The results of this study reveal several important takeaways regarding country-company sustainability efforts in view of these costs (customer and company) and price sensitivities. Specifically, in the 10-country study conducted for this research, involving 4,051 companies and a focus on countries, companies, and customers, the baseline results indicate that positive effects on product-market performance can be achieved from companies’ sustainability efforts in all 10 countries. In each country (Argentina, Bolivia, Chile, Colombia, Ecuador, Paraguay, Peru, Uruguay, Venezuela, and the USA), company sustainability has a positive effect on product-market performance above that of the country (and other macro controls).

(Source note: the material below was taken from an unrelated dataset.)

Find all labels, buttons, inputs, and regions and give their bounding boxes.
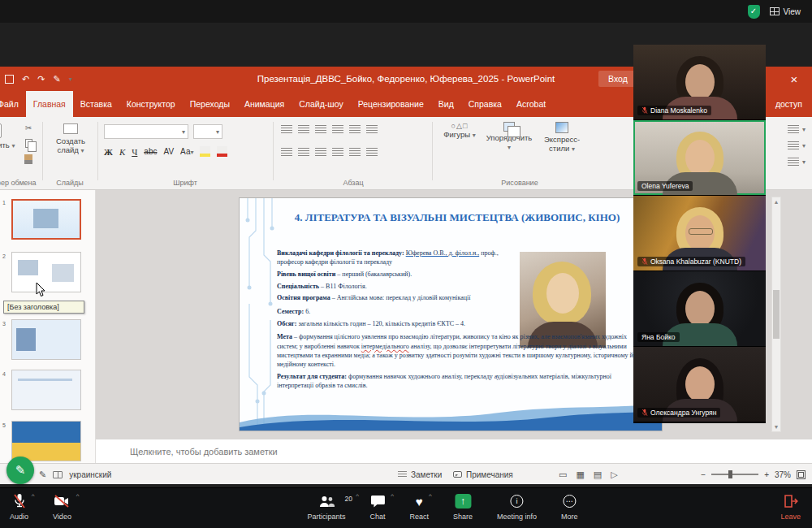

More importantly, the detailed findings in the article show that company costs, customer costs, and product prices can be increased by 27 percent to 72 percent (customer costs by 54 to 70 percent, company costs by 65 to 72 percent, and prices by 27 to 70 percent, depending on the country/region) and the company sustainability-performance effect is still substantial (with standardized betas ranging from .32 to .60). Additionally, increased sustainability effects can also be gained from lowering customer and company costs but no such effects were found when lowering product prices. While a company is to a certain degree dependent on the country in which it is headquartered to achieve these effects (institutional theory), a positive implication is that a company can implement sustainability efforts that are 5 to 30 percent above the sustainability infrastructure provided by the country or region (resource-based theory) and reap performance advantages (with the exception of Colombia and Ecuador, where the countries’ sustainability infrastructures set downward boundaries).
Note:
This blog post is a summary of an article in the Journal of Macromarketing, which first appeared online on July 4, 2018. The article can be found at http://journals.sagepub.com/doi/10.1177/0276146718787017 and the full reference is:
G. Tomas M. Hult, Jeannette A. Mena, Maria Alejandra Gonzalez-Perez, Katarina Lagerström, and Daniel T. Hult (2018), “A Ten Country-Company Study of Sustainability and Product-Market Performance: Influences of Doing Good, Warm Glow, and Price Fairness,” Journal of Macromarketing, 38 (3), 235-254.
Maria Alejandra Gonzalez-Perez also did a column about the research in Spanish in Dinero (Colombia) on July 22, 2018.